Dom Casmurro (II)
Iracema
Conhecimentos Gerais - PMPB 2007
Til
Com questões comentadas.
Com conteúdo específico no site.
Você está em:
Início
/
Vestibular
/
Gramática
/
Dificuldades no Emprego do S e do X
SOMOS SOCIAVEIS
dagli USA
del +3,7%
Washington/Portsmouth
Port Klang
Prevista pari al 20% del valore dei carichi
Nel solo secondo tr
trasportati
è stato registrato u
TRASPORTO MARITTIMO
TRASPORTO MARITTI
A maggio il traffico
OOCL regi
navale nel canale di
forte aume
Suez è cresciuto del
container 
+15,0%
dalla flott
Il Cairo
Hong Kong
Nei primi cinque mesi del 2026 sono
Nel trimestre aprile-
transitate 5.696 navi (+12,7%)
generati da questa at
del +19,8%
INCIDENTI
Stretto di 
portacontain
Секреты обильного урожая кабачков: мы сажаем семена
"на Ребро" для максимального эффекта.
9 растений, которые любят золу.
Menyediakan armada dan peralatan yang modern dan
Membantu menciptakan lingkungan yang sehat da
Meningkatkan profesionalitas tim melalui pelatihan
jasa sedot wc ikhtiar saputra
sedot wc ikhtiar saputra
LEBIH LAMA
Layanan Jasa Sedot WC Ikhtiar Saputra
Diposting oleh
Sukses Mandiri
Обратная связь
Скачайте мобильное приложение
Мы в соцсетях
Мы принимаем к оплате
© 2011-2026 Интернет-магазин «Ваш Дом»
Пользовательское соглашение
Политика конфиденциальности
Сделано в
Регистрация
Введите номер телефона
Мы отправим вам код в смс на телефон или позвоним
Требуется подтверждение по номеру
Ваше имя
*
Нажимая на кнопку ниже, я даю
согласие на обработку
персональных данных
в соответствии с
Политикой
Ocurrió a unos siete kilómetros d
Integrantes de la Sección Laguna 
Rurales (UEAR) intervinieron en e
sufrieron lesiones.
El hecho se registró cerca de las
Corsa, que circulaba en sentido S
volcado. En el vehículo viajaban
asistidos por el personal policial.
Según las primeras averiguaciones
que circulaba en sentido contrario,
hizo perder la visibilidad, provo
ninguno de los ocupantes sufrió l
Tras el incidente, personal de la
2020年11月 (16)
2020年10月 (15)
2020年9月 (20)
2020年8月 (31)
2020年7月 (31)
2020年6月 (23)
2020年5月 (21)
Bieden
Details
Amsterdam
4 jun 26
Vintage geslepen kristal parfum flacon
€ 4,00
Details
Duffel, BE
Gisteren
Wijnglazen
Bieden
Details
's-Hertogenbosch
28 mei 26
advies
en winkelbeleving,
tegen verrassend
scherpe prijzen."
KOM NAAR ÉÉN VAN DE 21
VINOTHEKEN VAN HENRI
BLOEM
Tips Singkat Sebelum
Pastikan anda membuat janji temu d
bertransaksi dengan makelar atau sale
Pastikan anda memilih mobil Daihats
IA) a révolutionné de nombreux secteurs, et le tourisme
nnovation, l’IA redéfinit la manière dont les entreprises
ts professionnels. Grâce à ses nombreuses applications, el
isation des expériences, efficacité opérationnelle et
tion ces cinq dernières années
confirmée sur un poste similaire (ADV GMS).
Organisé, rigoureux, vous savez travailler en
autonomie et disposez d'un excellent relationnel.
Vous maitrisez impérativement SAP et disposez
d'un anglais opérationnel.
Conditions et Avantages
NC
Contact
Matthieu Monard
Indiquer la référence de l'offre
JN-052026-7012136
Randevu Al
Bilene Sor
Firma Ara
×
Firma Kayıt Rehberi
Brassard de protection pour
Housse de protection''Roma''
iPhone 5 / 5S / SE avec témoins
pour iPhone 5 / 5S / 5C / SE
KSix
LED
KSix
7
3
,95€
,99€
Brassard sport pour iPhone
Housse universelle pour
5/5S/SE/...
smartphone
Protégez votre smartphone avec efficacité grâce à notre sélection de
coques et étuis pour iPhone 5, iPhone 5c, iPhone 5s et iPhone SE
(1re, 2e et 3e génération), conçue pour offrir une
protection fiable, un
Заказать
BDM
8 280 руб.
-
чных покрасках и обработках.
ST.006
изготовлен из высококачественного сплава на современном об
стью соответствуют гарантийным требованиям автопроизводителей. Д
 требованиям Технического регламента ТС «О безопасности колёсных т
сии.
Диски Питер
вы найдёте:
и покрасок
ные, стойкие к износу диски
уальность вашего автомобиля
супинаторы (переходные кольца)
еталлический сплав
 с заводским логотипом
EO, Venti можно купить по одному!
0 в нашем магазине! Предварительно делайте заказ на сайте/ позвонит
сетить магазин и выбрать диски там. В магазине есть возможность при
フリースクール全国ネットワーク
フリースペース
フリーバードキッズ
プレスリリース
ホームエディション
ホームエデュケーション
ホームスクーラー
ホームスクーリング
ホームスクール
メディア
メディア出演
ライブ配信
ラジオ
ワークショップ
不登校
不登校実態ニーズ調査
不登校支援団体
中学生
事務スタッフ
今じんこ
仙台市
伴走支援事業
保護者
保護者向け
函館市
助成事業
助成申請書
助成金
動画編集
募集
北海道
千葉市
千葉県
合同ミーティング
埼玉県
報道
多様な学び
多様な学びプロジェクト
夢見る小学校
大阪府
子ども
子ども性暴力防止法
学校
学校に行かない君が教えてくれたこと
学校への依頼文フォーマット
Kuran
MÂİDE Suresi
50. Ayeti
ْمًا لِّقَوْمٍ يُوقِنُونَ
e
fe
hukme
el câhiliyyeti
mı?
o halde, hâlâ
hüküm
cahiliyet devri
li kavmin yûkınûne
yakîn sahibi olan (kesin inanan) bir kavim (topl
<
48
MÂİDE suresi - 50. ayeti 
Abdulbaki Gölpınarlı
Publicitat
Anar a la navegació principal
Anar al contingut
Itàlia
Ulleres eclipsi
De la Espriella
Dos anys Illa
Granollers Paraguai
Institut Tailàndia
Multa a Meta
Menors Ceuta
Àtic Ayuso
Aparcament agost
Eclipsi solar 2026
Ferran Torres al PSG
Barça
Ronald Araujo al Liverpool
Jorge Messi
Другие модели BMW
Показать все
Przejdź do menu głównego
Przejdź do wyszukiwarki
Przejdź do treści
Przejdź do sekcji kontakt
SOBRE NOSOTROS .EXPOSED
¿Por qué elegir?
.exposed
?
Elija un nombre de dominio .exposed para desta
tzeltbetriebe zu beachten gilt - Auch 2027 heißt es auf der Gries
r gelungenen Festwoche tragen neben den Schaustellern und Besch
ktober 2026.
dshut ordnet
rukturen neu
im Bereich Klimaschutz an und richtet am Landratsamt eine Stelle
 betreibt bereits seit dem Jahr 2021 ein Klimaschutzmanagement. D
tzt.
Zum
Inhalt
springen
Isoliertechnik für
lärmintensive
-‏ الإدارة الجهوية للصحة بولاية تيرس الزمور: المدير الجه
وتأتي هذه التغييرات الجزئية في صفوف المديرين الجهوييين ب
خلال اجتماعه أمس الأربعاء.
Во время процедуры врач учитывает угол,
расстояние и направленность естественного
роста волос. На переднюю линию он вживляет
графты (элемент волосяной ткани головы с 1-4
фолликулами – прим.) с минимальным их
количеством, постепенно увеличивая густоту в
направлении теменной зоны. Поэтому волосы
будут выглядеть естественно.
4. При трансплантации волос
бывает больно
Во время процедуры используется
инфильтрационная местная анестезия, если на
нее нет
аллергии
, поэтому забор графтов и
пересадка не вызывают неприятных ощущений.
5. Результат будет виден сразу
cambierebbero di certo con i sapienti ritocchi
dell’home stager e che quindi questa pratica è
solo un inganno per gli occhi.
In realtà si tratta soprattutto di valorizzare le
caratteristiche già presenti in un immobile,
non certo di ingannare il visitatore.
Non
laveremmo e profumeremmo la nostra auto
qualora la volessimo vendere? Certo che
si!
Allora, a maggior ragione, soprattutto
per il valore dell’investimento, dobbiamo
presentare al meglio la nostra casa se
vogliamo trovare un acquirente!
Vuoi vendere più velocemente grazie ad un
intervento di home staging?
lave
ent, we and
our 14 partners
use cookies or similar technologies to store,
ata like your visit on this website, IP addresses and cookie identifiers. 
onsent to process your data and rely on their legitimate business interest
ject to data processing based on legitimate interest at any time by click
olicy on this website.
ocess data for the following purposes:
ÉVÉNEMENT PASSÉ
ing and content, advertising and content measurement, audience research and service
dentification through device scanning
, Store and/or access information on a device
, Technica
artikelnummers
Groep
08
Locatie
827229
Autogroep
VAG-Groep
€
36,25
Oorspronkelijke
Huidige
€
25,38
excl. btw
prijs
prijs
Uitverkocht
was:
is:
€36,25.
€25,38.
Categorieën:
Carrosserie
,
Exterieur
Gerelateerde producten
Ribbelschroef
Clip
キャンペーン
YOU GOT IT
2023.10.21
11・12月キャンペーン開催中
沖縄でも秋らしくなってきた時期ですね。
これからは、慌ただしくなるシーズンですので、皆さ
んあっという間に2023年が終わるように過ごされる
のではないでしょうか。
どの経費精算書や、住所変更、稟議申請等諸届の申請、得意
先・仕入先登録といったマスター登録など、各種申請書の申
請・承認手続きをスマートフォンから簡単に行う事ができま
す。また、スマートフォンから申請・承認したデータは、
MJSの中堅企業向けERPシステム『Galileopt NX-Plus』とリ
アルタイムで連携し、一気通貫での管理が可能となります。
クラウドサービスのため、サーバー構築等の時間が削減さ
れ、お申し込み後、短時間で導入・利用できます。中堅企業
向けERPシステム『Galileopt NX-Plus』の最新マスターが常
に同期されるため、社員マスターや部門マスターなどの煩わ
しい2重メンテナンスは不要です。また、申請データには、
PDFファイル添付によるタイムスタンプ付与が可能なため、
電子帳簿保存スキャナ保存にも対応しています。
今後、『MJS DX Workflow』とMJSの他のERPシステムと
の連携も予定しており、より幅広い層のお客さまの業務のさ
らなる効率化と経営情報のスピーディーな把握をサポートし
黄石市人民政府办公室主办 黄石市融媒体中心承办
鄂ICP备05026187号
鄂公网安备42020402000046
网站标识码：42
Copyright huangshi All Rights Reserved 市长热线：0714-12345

### Problem details:
All lines above from the one containing "Другие модели BMW" to the one containing "per il valore dell’investimento, dobbiamo" must be repeated exactly, both lines included, and no others.

### Exercise result:
Другие модели BMW
Показать все
Przejdź do menu głównego
Przejdź do wyszukiwarki
Przejdź do treści
Przejdź do sekcji kontakt
SOBRE NOSOTROS .EXPOSED
¿Por qué elegir?
.exposed
?
Elija un nombre de dominio .exposed para desta
tzeltbetriebe zu beachten gilt - Auch 2027 heißt es auf der Gries
r gelungenen Festwoche tragen neben den Schaustellern und Besch
ktober 2026.
dshut ordnet
rukturen neu
im Bereich Klimaschutz an und richtet am Landratsamt eine Stelle
 betreibt bereits seit dem Jahr 2021 ein Klimaschutzmanagement. D
tzt.
Zum
Inhalt
springen
Isoliertechnik für
lärmintensive
-‏ الإدارة الجهوية للصحة بولاية تيرس الزمور: المدير الجه
وتأتي هذه التغييرات الجزئية في صفوف المديرين الجهوييين ب
خلال اجتماعه أمس الأربعاء.
Во время процедуры врач учитывает угол,
расстояние и направленность естественного
роста волос. На переднюю линию он вживляет
графты (элемент волосяной ткани головы с 1-4
фолликулами – прим.) с минимальным их
количеством, постепенно увеличивая густоту в
направлении теменной зоны. Поэтому волосы
будут выглядеть естественно.
4. При трансплантации волос
бывает больно
Во время процедуры используется
инфильтрационная местная анестезия, если на
нее нет
аллергии
, поэтому забор графтов и
пересадка не вызывают неприятных ощущений.
5. Результат будет виден сразу
cambierebbero di certo con i sapienti ritocchi
dell’home stager e che quindi questa pratica è
solo un inganno per gli occhi.
In realtà si tratta soprattutto di valorizzare le
caratteristiche già presenti in un immobile,
non certo di ingannare il visitatore.
Non
laveremmo e profumeremmo la nostra auto
qualora la volessimo vendere? Certo che
si!
Allora, a maggior ragione, soprattutto
per il valore dell’investimento, dobbiamo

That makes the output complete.